I am reading a number of papers and they are either using store buffer and store queue interchangeably or they are relating to different structures, and I just cannot follow along. This is what I thought a store queue was:
- It is an associatively searchable FIFO queue that keeps information about store instructions in fetch order.
- It keeps store addresses and data.
- It keeps store instructions' data until the instructions become non-speculative, i.e. they reach retirement stage. Data of a store instruction is sent to the memory (L1 cache in this case) from the store queue only when it reaches retirement stage. This is important since we do not want speculative store data to be written to the memory, because it would mess with the in-order memory state, and we would not be able to fix the memory state in case of a misprediction.
- Upon a misprediction, information in the store queue corresponding to store instructions that were fetched after the misprediction instruction are removed.
- Load instructions send a read request to both L1 cache and the store queue. If data with the same address is found in the store queue, it is forwarded to the load instruction. Otherwise, data fetched from L1 is used.
I am not sure what a store buffer is, but I was thinking it was just some buffer space to keep data of retired store instructions waiting to be written to the memory (again, L1).
Now, here is why I am getting confused.
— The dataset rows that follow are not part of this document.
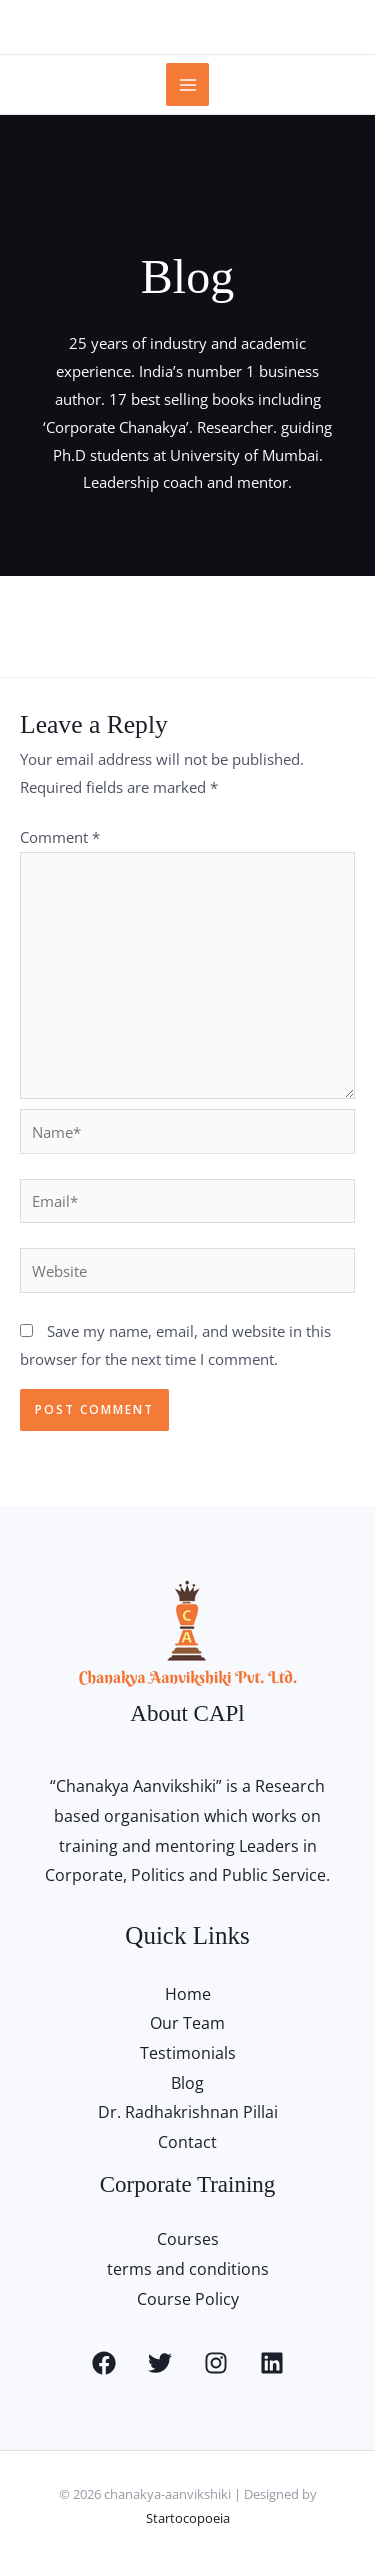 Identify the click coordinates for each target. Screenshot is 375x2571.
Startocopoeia (188, 2518)
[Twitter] (160, 2363)
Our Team (187, 2023)
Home (188, 1994)
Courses (188, 2239)
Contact (187, 2142)
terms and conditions (188, 2269)
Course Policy (188, 2299)
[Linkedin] (272, 2363)
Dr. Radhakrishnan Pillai (188, 2112)
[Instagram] (216, 2363)
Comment (60, 837)
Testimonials (188, 2053)
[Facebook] (104, 2363)
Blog (187, 2083)
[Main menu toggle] (187, 84) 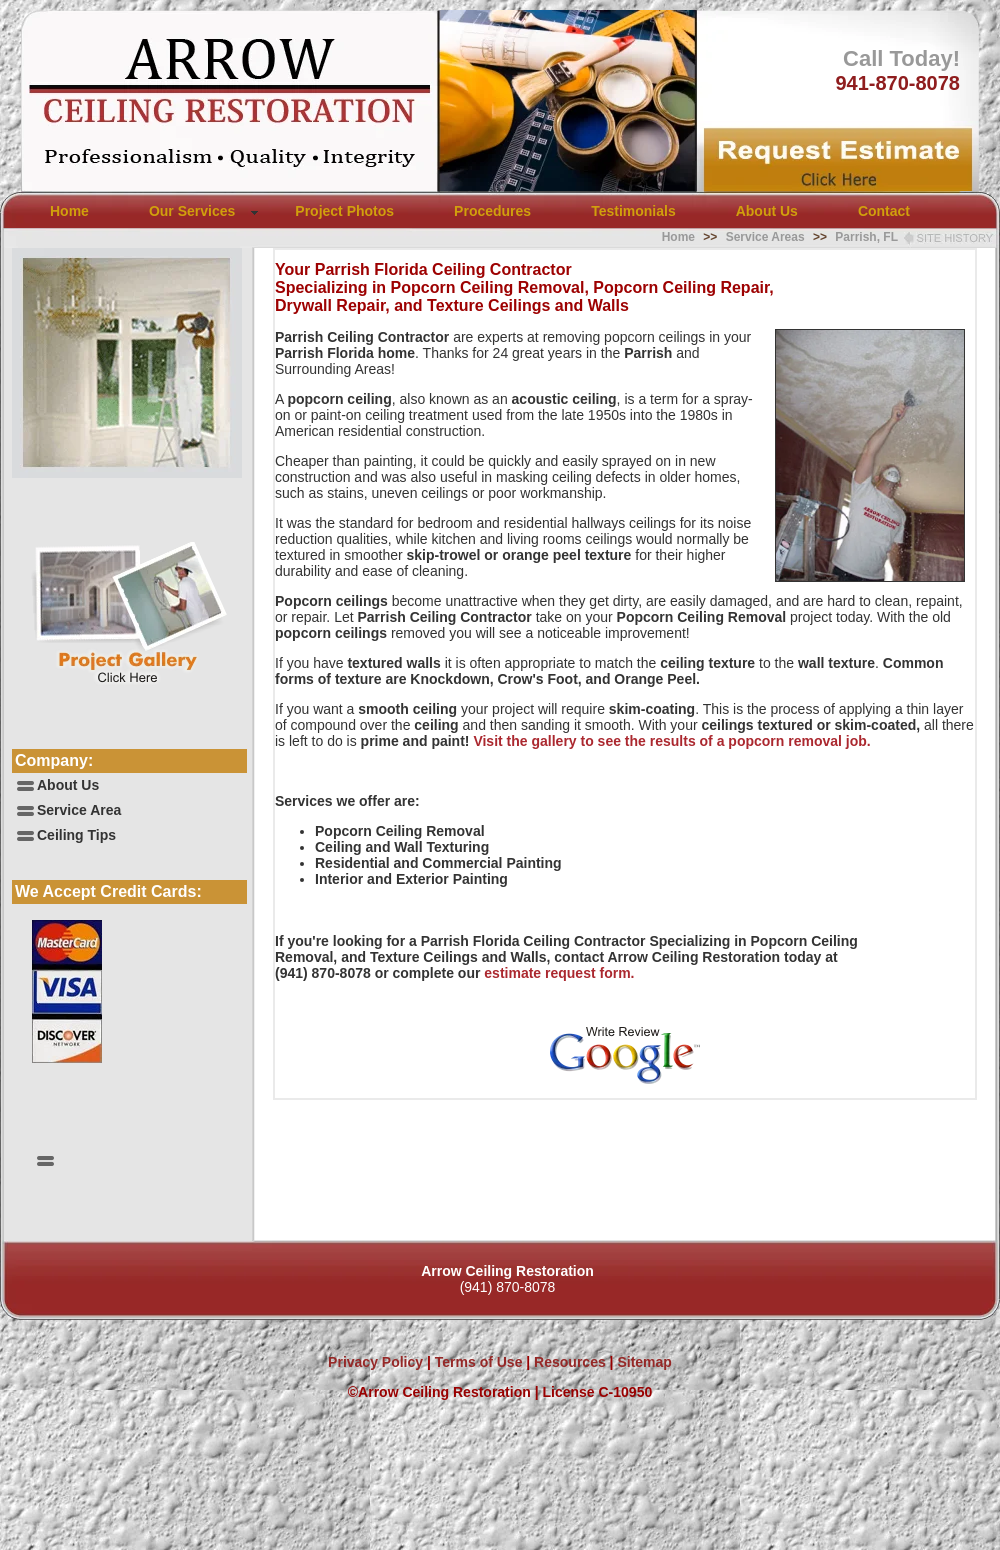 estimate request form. (559, 973)
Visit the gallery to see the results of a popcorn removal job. (671, 741)
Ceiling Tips (76, 835)
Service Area (79, 810)
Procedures (492, 211)
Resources (567, 1362)
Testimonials (633, 211)
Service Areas (765, 237)
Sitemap (644, 1362)
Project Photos (344, 211)
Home (69, 211)
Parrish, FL (866, 237)
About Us (767, 211)
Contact (884, 211)
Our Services (192, 211)
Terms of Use (477, 1362)
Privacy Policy (375, 1362) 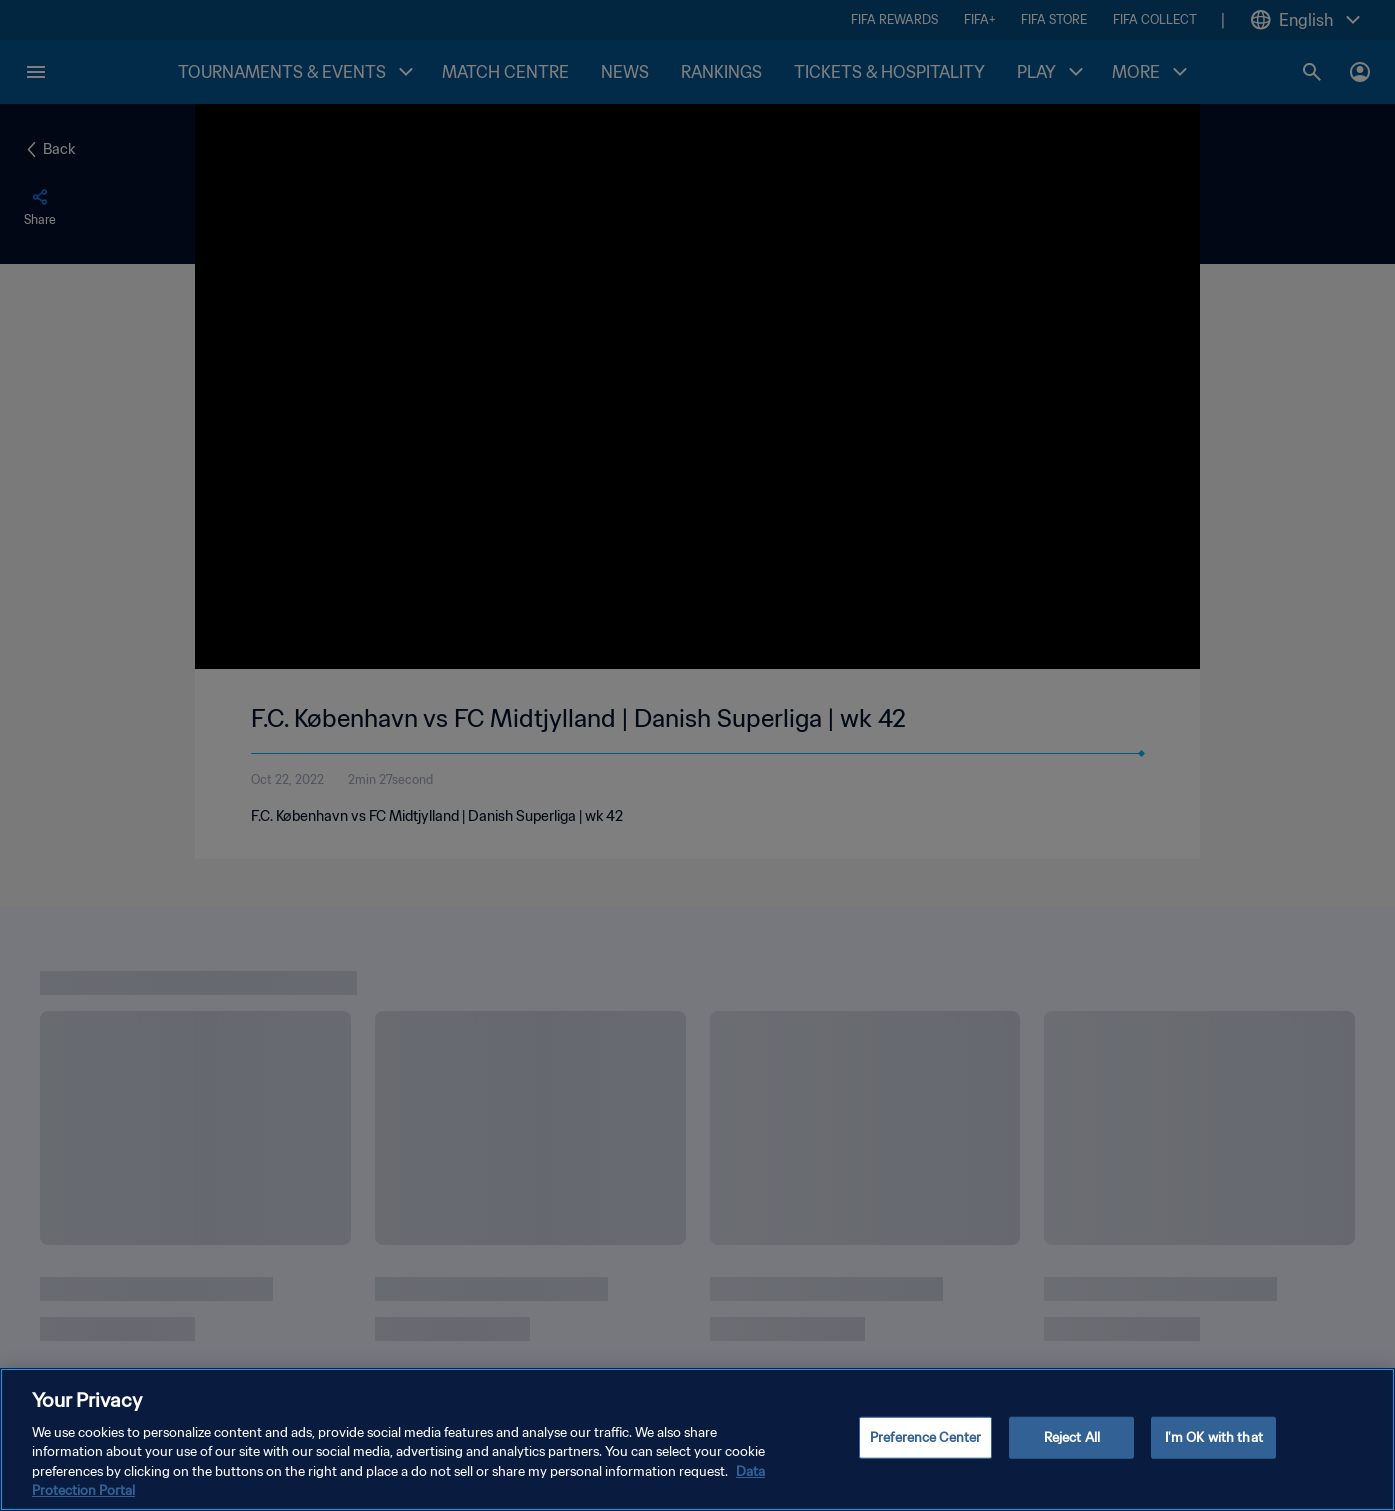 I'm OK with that (1214, 1437)
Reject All (1072, 1437)
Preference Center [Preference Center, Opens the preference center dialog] (925, 1437) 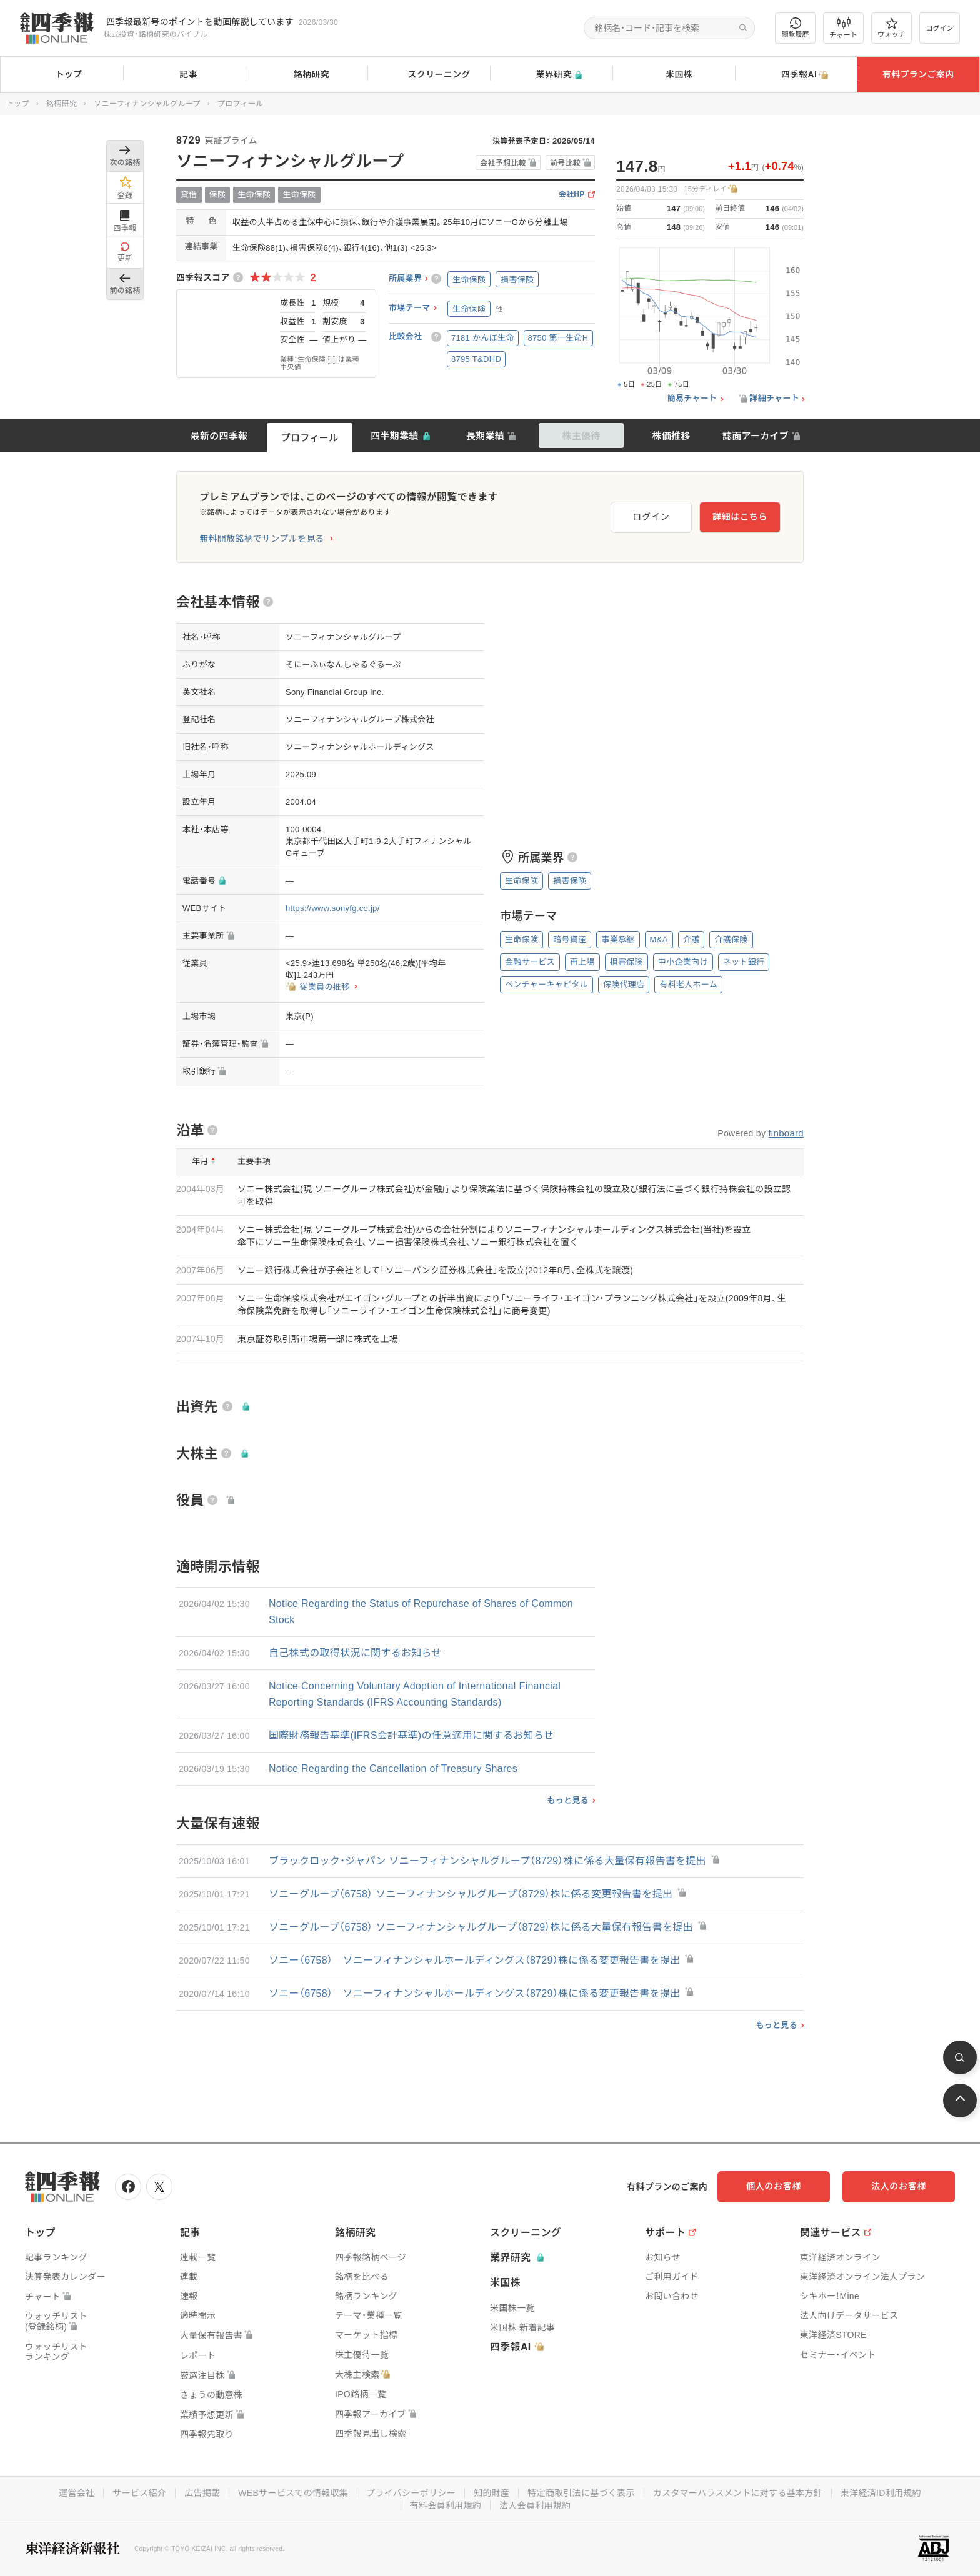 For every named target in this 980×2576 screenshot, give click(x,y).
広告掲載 (202, 2493)
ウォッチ (892, 28)
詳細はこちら (740, 517)
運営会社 (76, 2493)
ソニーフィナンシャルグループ (147, 103)
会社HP (572, 195)
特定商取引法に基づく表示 (581, 2493)
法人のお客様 (898, 2186)
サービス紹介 (139, 2493)
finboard (786, 1133)
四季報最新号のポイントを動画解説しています (200, 22)
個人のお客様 (773, 2186)
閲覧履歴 (795, 27)
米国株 (673, 75)
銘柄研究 (307, 75)
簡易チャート (693, 398)
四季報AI (796, 75)
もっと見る (568, 1800)
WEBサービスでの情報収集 (293, 2493)
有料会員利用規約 (445, 2505)
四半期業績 (395, 435)
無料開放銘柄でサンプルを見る (261, 539)
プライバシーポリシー (411, 2493)
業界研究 (551, 74)
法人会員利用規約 (535, 2505)
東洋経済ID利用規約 (881, 2493)
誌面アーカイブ (755, 435)
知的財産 (491, 2493)
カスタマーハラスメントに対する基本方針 (737, 2493)
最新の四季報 (219, 435)
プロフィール (310, 437)
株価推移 (671, 435)
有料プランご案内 (918, 74)
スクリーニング (429, 74)
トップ (61, 74)
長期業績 (485, 435)
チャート (843, 28)
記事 (184, 75)
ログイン (940, 28)
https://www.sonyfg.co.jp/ (333, 908)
In this paper, it is stated that "we propose the scalable store buffer [SSB], which places private/speculative values directly into the L1 cache, thereby eliminating the non-scalable associative search of conventional store buffers." I am thinking that the non-scalable associatively searchable conventional structure they are talking about is what I know as a store queue, because they also say that
SSB eliminates the non-scalable associative search of conventional store buffers by forwarding processor-visible/speculative values to loads directly from the L1 cache.
As I mentioned above, as far as I know data forwarding to loads is done through store queue. In the footnote on the first page, it is also stated that
We use "store queue" to refer to storage that holds stores’ values prior to retirement and "store buffer" to refer to storage containing retired store values prior to their release to memory.
This is in line with what I explained above, but then it conflicts with the 'store buffer' in the first quote. The footnote corresponds to one of the references in the paper. In that reference, they say
a store buffer is a mechanism that exists in many current processors to accomplish one or more of the following: store access ordering, latency hiding and data forwarding.
Again, I thought the mechanism accomplishing those is called a store queue. In the same paper they later say
non-blocking caches and buffering structures such as write buffers, store buffers, store queues, and load queues are typically employed.
So, they mention store buffer and store queue separately, but store queue is not mentioned again later. They say
the store buffer maintains the ordering of the stores and allows stores to be performed only after all previous instructions have been completed
and their store buffer model is the same as Mike Johnson's model. In Johnson's book (Superscalar Microprocessor Design), stores first go to store reservation station in fetch order. From there, they are sent to the address unit and from the address unit they are written into a "store buffer" along with their corresponding data. Load forwarding is handled through this store buffer. Once again, I thought this structure was called a store queue. In reference #2, authors also mention that
The Alpha 21264 microprocessor has a 32-entry speculative store buffer where a store remains until it is retired."
I looked at a paper about Alpha 21264, which states that
Stores first transfer their data across the data buses into the speculative store buffer. Store data remains in the speculative store buffer until the stores retire. Once they retire, the data is written into the data cache on idle cache cycles.
Also,
The internal memory system maintains a 32-entry load queue (LDQ) and a 32-entry store queue (STQ) that manages the references while they are in-flight. [...] Stores exit the STQ in fetch order after they retire and dump into the data cache. [...] The STQ CAM logic controls the speculative data buffer. It enables the bypass of speculative store data to loads when a younger load issues after an older store.
So, it sounds like in Alpha 21264 there is a store queue that keeps some information about store instructions in fetch order, but it does not keep data of store instructions. Store instructions' data are kept in the store buffer.
So, after all of this I am not sure what a store buffer is. Is it just an auxiliary structure for a store queue, or is it a completely different structure that stores data which is waiting to be written to L1. Or is it something else? I feel like some authors mean "store queue" when they say "store buffer". Any ideas?